Based on the data, I can see some interesting patterns... As a reminder, all of thee observations are based on the Project Gutenberg corpus, which gathers books that are out of copyright in the US, so the dataset is limited compared to a current publishers list. However, using this very clean dataset allows me to show I approach analysis in publishing rather than getting actionable insights I can leverage in a role.

1. One category I call 'Untapped Opportunities' because they have high average downloads with a low percentage of titles:
- Middle English (enm): 1,180 avg downloads, <1% of titles. There are limited numbers of available Middle Engglish texts that have survived history, but if a company could produce high quality Modern English translations alongside the original text, there could be a market for steudents and academics. 
- Korean (ko): 894 avg downloads, <1% of titles. There are likely very few Korean language texts that have publishd in the US and are now out of copyright, but with the boom in Korean culture, I can see that translations would be popular with a younger market
- Frisian (fy): 843 avg downloads, <1% of titles. Fisian is a very niche language with 400,000 people speaking it globally. Although this seems to have potential, I think that a local publisher or imprint might have more success than a larger imprint.
- Spanish (es): 703 avg downloads, 0.03% of titles
- Chinese (zh): 527 avg downloads, 0.01% of titles. Both Chinese and Spanish are spoken my millions (if not billions) of people across the world, and so if a publisher wanted to produce translations for speakers in the US, there might be an untapped market.

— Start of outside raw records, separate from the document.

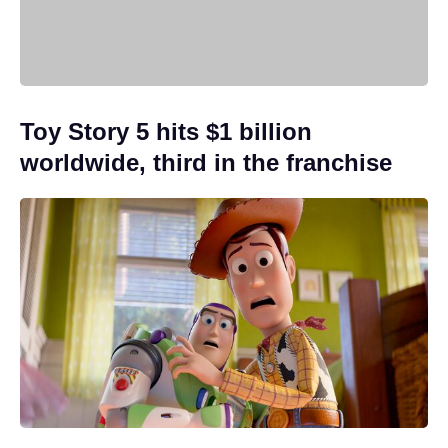
Toy Story 5 hits $1 billion
worldwide, third in the franchise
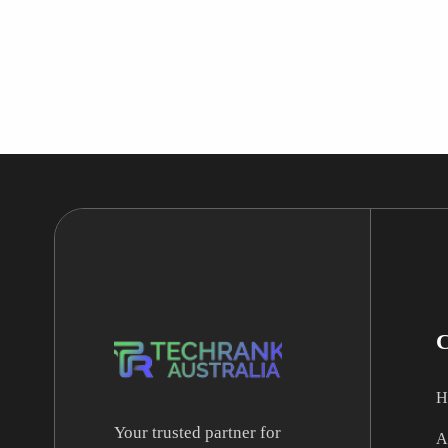
H
Your trusted partner for
A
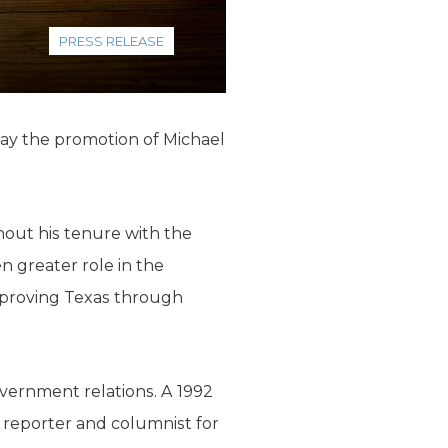
PRESS RELEASE
day the promotion of Michael
hout his tenure with the
en greater role in the
improving Texas through
vernment relations. A 1992
 reporter and columnist for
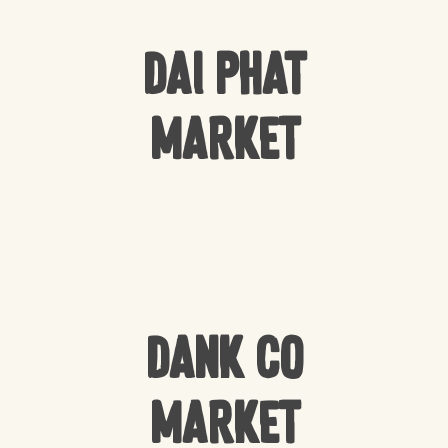
Dai Phat
Market
Dank Co
Market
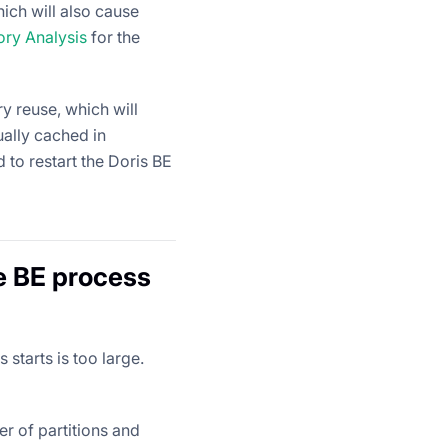
ich will also cause
ry Analysis
for the
y reuse, which will
ally cached in
 to restart the Doris BE
e BE process
starts is too large.
er of partitions and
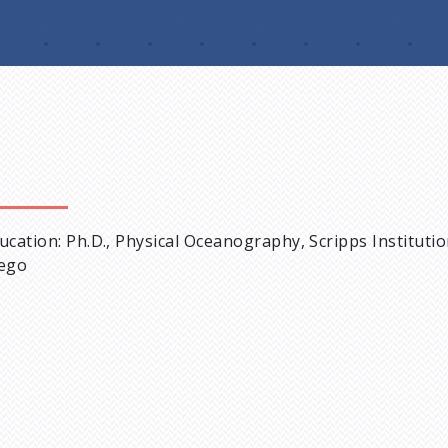
ucation: Ph.D., Physical Oceanography, Scripps Instituti
ego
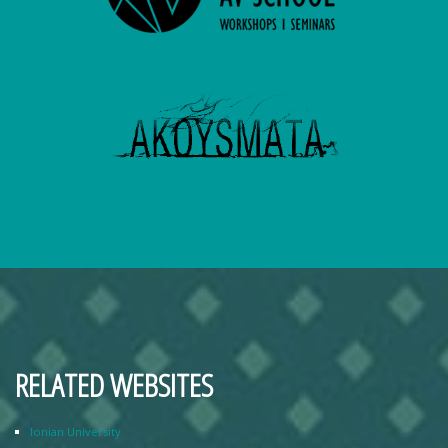
RELATED WEBSITES
Ionian University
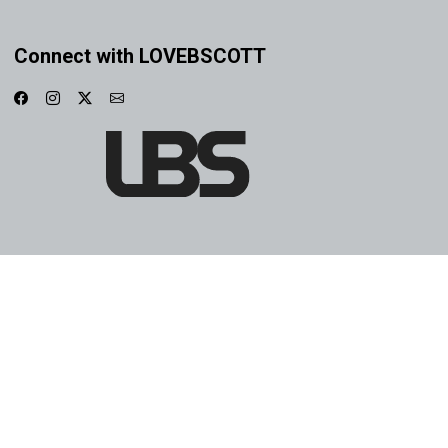
Connect with LOVEBSCOTT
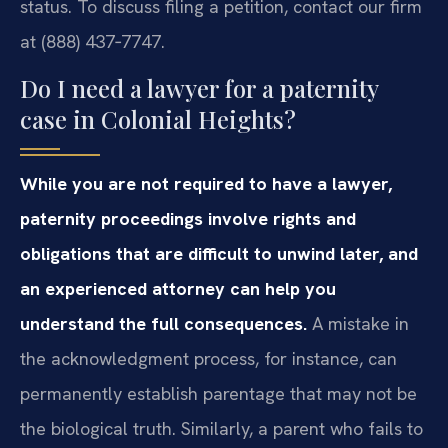
status. To discuss filing a petition, contact our firm
at (888) 437‑7747.
Do I need a lawyer for a paternity
case in Colonial Heights?
While you are not required to have a lawyer,
paternity proceedings involve rights and
obligations that are difficult to unwind later, and
an experienced attorney can help you
understand the full consequences.
A mistake in
the acknowledgment process, for instance, can
permanently establish parentage that may not be
the biological truth. Similarly, a parent who fails to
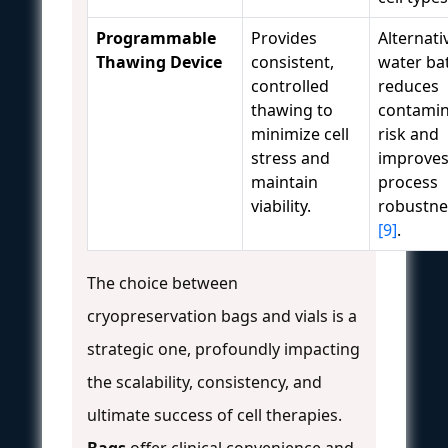
Programmable
Provides
Alternati
Thawing Device
consistent,
water ba
controlled
reduces
thawing to
contamin
minimize cell
risk and
stress and
improve
maintain
process
viability.
robustne
[9]
.
The choice between
cryopreservation bags and vials is a
strategic one, profoundly impacting
the scalability, consistency, and
ultimate success of cell therapies.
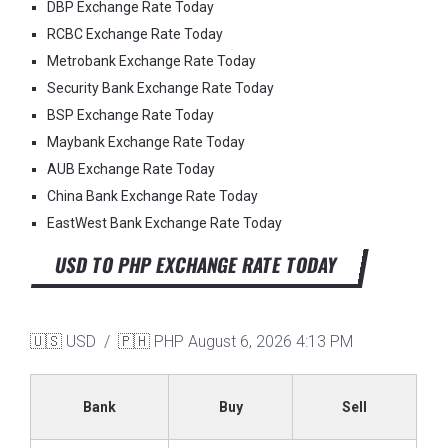
DBP Exchange Rate Today
RCBC Exchange Rate Today
Metrobank Exchange Rate Today
Security Bank Exchange Rate Today
BSP Exchange Rate Today
Maybank Exchange Rate Today
AUB Exchange Rate Today
China Bank Exchange Rate Today
EastWest Bank Exchange Rate Today
USD TO PHP EXCHANGE RATE TODAY
🇺🇸 USD / 🇵🇭 PHP
August 6, 2026 4:13 PM
Bank
Buy
Sell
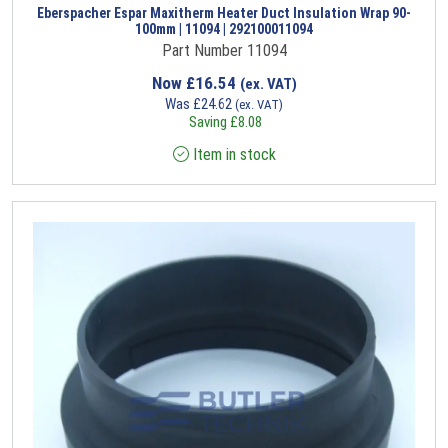
Eberspacher Espar Maxitherm Heater Duct Insulation Wrap 90-
100mm | 11094 | 292100011094
Part Number 11094
Now
£
16.54
(ex. VAT)
Was
£
24.62
(ex. VAT)
Saving
£
8.08
Item in stock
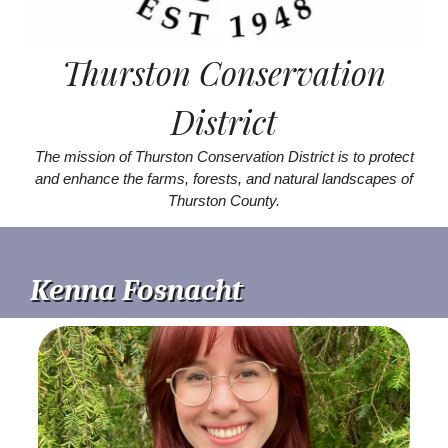
Thurston Conservation
District
The mission of Thurston Conservation District is to protect
and enhance the farms, forests, and natural landscapes of
Thurston County.
Kenna Fosnacht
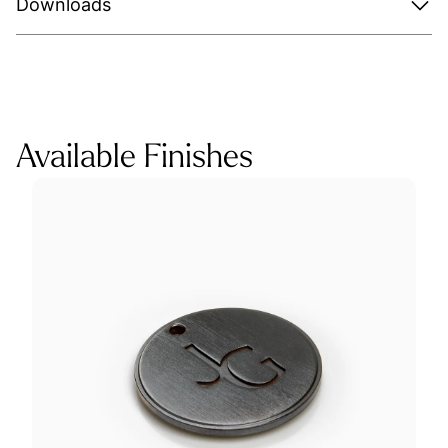
Downloads
Available Finishes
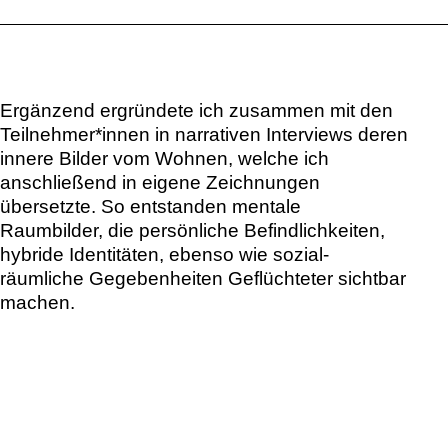
Ergänzend ergründete ich zusammen mit den
Teilnehmer*innen in narrativen Interviews deren
innere Bilder vom Wohnen, welche ich
anschließend in eigene Zeichnungen
übersetzte. So entstanden mentale
Raumbilder, die persönliche Befindlichkeiten,
hybride Identitäten, ebenso wie sozial-
räumliche Gegebenheiten Geflüchteter sichtbar
machen.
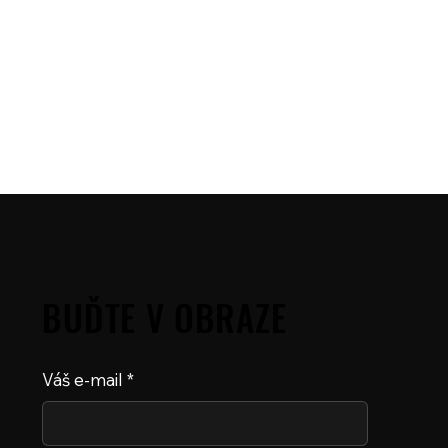
BUĎTE V OBRAZE
Váš e-mail
*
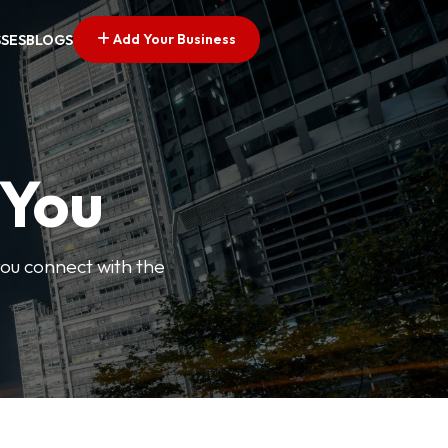
Add Your Business
SSES
BLOGS
 You
you connect with the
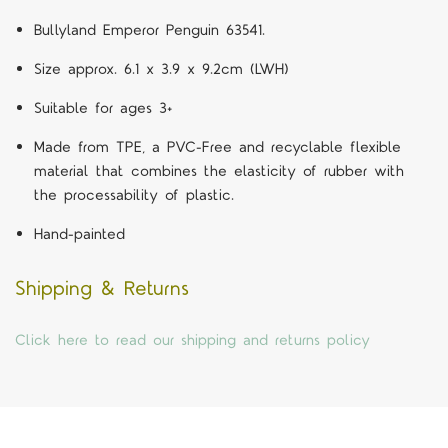
Bullyland Emperor Penguin 63541.
Size approx. 6.1 x 3.9 x 9.2cm (LWH)
Suitable for ages 3+
Made from TPE, a PVC-Free and recyclable flexible
material that combines the elasticity of rubber with
the processability of plastic.
Hand-painted
Shipping & Returns
Click here to read our shipping and returns policy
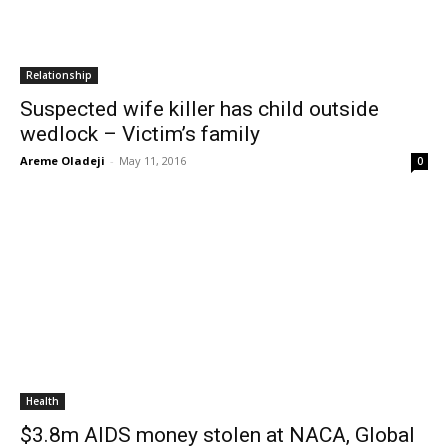
Relationship
Suspected wife killer has child outside
wedlock – Victim’s family
Areme Oladeji
-
May 11, 2016
0
Health
$3.8m AIDS money stolen at NACA, Global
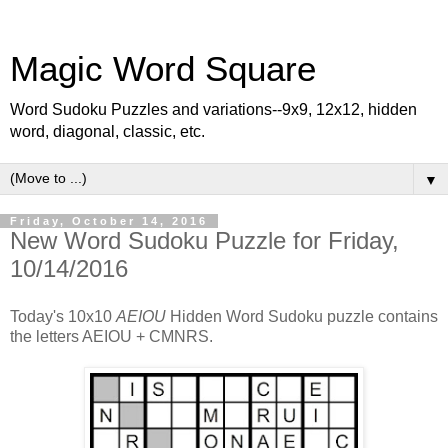
Magic Word Square
Word Sudoku Puzzles and variations--9x9, 12x12, hidden
word, diagonal, classic, etc.
▼
Friday, October 14, 2016
New Word Sudoku Puzzle for Friday,
10/14/2016
Today's 10x10
AEIOU
Hidden Word Sudoku puzzle contains
the letters AEIOU + CMNRS.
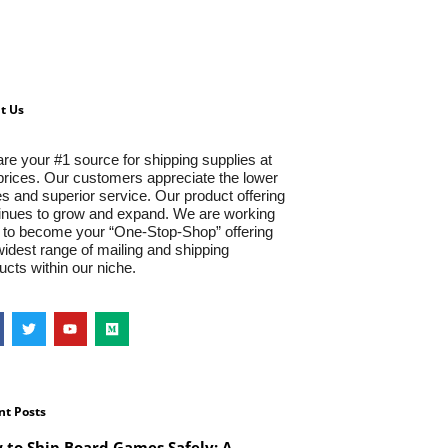
t Us
re your #1 source for shipping supplies at
prices. Our customers appreciate the lower
es and superior service. Our product offering
inues to grow and expand. We are working
 to become your “One-Stop-Shop” offering
widest range of mailing and shipping
ucts within our niche.
nt Posts
 to Ship Board Games Safely: A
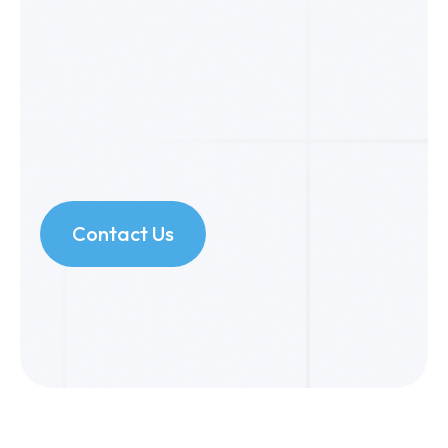
Contact Us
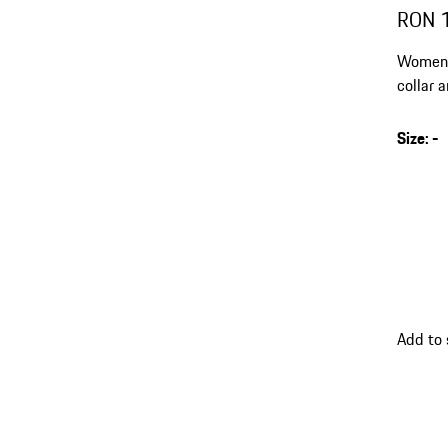
RON 
Women's
collar 
Size
:
-
Add to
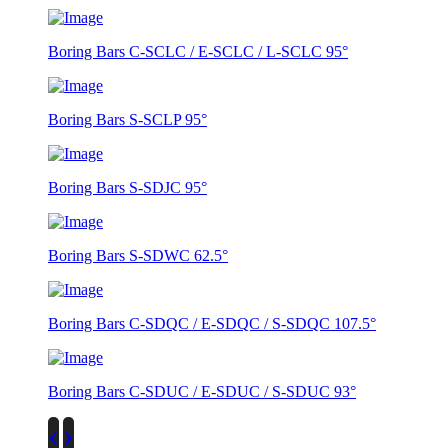
Boring Bars C-SCLC / E-SCLC / L-SCLC 95°
Boring Bars S-SCLP 95°
Boring Bars S-SDJC 95°
Boring Bars S-SDWC 62.5°
Boring Bars C-SDQC / E-SDQC / S-SDQC 107.5°
Boring Bars C-SDUC / E-SDUC / S-SDUC 93°
‹
›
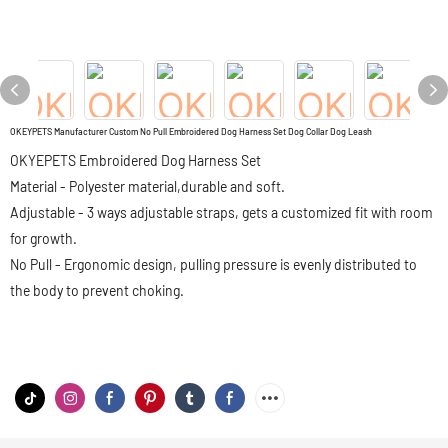
OKEYPETS Manufacturer Custom No Pull Embroidered Dog Harness Set Dog Collar Dog Leash
OKYEPETS Embroidered Dog Harness Set
Material - Polyester material,durable and soft.
Adjustable - 3 ways adjustable straps, gets a customized fit with room
for growth.
No Pull - Ergonomic design, pulling pressure is evenly distributed to
the body to prevent choking.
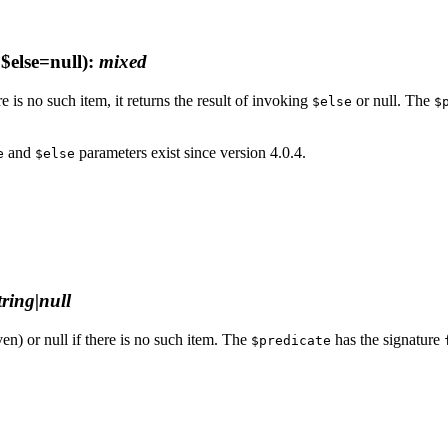
$else=null)
:
mixed
re is no such item, it returns the result of invoking
or null. The
$else
$
and
parameters exist since version 4.0.4.
e
$else
string|null
ven) or null if there is no such item. The
has the signature
$predicate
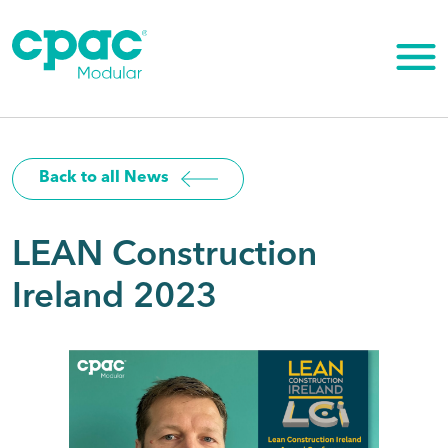
Skip
to
content
Back to all News
LEAN Construction
Ireland 2023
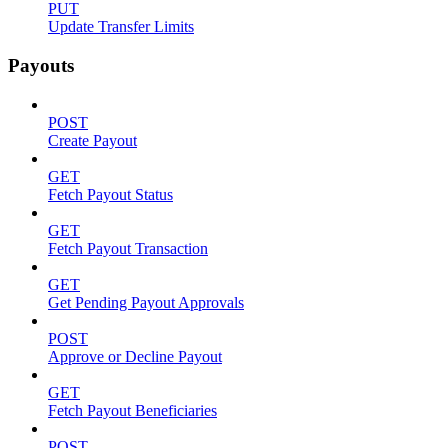
PUT
Update Transfer Limits
Payouts
POST
Create Payout
GET
Fetch Payout Status
GET
Fetch Payout Transaction
GET
Get Pending Payout Approvals
POST
Approve or Decline Payout
GET
Fetch Payout Beneficiaries
POST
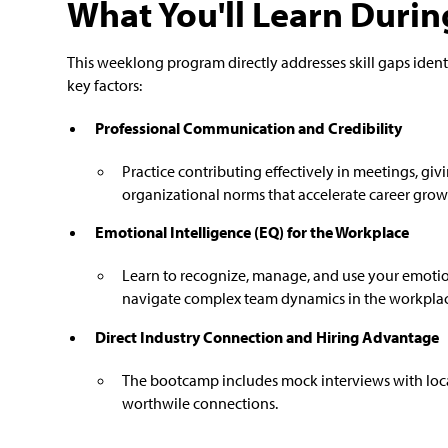
What You'll Learn Duri
This weeklong program directly addresses skill gaps iden
key factors:
Professional Communication and Credibility
Practice contributing effectively in meetings, g
organizational norms that accelerate career growth
Emotional Intelligence (EQ) for the Workplace
Learn to recognize, manage, and use your emotion
navigate complex team dynamics in the workpla
Direct Industry Connection and Hiring Advantage
The bootcamp includes mock interviews with loca
worthwile connections.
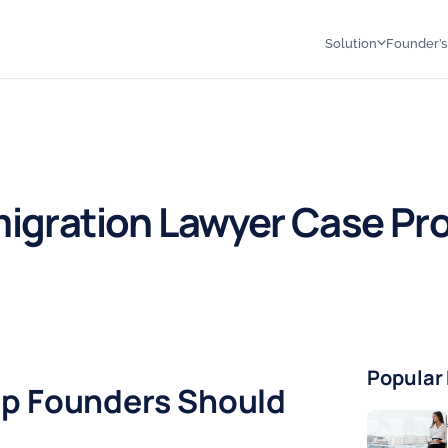
Solution
Founder’
igration Lawyer Case Pr
↗
Popular
up Founders Should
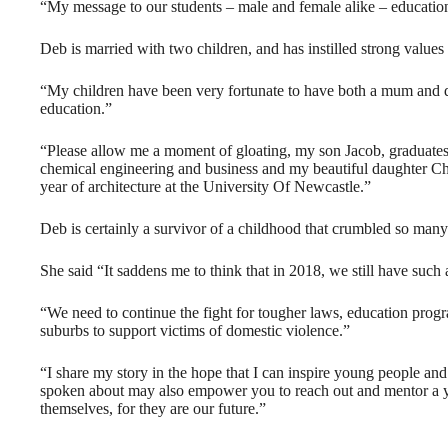
“My message to our students – male and female alike – educatio
Deb is married with two children, and has instilled strong values 
“My children have been very fortunate to have both a mum and 
education.”
“Please allow me a moment of gloating, my son Jacob, graduates t
chemical engineering and business and my beautiful daughter Cha
year of architecture at the University Of Newcastle.”
Deb is certainly a survivor of a childhood that crumbled so many o
She said “It saddens me to think that in 2018, we still have such
“We need to continue the fight for tougher laws, education progr
suburbs to support victims of domestic violence.”
“I share my story in the hope that I can inspire young people a
spoken about may also empower you to reach out and mentor a yo
themselves, for they are our future.”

2. English Language Pair Performance:
English is the primary language with the highest downloads (11,496,536 total downloads, 192 avg downloads) which as US focused organisation I would expect. English as secondary language with other languages shows higher average downloads (459-675 per title) but has a much lower volume, suggestingpotential for more translated works into English.

3. European Language Performance:
- Spanish leads with 187 avg downloads
- Portuguese: 134 avg downloads
- German: 124 avg downloads
- French: 122 avg downloads
- Italian: 92 avg downloads

Therefore, my business recommendations for a larger publisher, based on these findings would be:
1. Immediate Opportunities:
   - Explore to see which Middle English classics have no publisher and for which high quality translations could be made (highest avg downloads for secondary language)
   - Consider East Asian language translations (Korean, Chinese show high engagement)
   - Expand Spanish-language content (high downloads, low current percentage)

2. Strategic Expansion:
   - Focus on English translations of successful foreign works (higher than average downloads)
   - Develop more multilingual editions in European languages (consistent performance)

3. Market Testing:
   - Start with small collections in high-performing but underrepresented languages
   - Monitor performance of multilingual editions in European market combinations

### Next Steps and Recommendations
With an extended dataset and links to Nielsen Bookscan, I would:
1. Cross-reference with market size data
2. Analyze seasonal patterns in downloads 
3. Create predictive models for future performance
4. Identify underserved language markets further

### Version Control
- Filename: `ProjectGutenberg_Analysis/excel/language_analysis.xls`
- Changes: Initial cleaning process documented


---
**Note**: This notebook is part of the Project Gutenberg Analysis portfolio project.